▶ **PROBLEM**: Records follow. Select each line holding "ezzel".
Start of EXCERPTED RECORDS
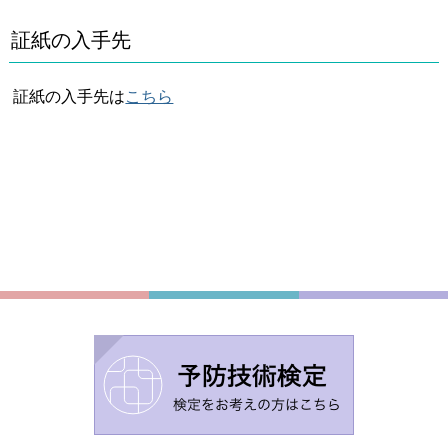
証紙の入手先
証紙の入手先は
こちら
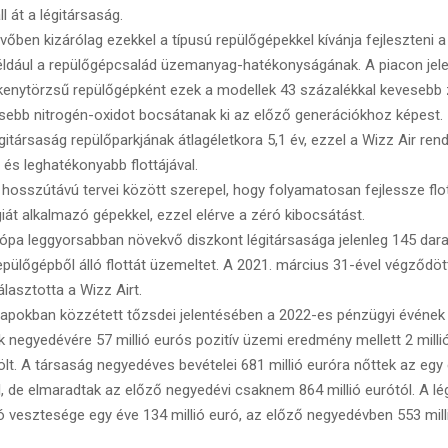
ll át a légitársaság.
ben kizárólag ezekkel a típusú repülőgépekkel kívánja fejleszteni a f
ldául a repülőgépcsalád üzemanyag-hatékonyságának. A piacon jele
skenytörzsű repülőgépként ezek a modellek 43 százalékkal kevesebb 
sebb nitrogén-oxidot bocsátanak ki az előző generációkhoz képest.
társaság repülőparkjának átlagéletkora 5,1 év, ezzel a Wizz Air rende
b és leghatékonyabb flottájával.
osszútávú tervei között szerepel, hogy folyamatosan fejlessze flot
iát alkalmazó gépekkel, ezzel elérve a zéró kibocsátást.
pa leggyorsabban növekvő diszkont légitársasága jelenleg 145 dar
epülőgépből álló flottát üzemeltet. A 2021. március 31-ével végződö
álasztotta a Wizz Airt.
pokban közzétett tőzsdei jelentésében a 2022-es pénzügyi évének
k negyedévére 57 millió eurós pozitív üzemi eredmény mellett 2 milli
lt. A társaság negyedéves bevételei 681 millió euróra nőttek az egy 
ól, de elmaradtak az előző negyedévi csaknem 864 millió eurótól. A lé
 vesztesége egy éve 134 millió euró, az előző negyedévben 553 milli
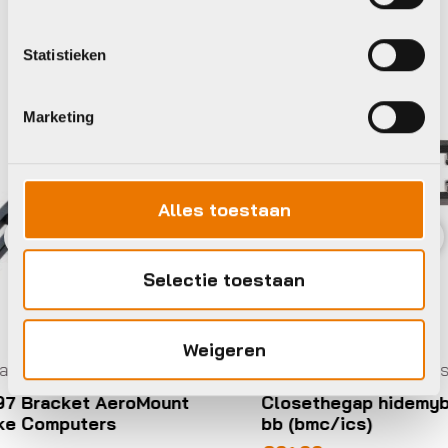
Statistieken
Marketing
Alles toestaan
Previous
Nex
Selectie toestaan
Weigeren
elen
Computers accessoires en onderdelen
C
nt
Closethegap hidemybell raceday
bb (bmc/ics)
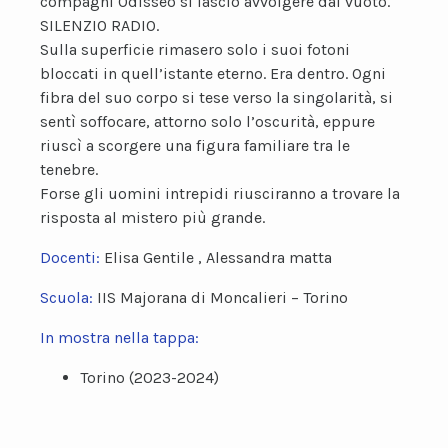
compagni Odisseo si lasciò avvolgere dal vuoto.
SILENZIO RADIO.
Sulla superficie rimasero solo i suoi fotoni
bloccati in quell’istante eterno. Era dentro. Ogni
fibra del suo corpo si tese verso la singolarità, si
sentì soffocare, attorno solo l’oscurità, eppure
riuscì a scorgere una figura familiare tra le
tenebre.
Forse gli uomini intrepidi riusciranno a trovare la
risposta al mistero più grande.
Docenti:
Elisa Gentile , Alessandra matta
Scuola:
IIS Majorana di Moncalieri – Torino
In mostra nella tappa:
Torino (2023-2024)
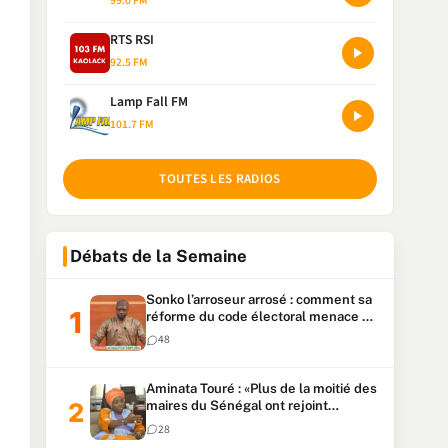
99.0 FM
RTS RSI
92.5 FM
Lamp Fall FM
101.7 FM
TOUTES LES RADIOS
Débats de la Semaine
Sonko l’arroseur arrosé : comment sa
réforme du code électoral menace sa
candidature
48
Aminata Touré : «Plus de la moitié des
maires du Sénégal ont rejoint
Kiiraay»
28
End of EXCERPTED RECORDS
▶ **SOLUTION FOR THIS EXERCISE**:
társaság repülőparkjának átlagéletkora 5,1 év, ezzel a Wizz Air rende
iát alkalmazó gépekkel, ezzel elérve a zéró kibocsátást.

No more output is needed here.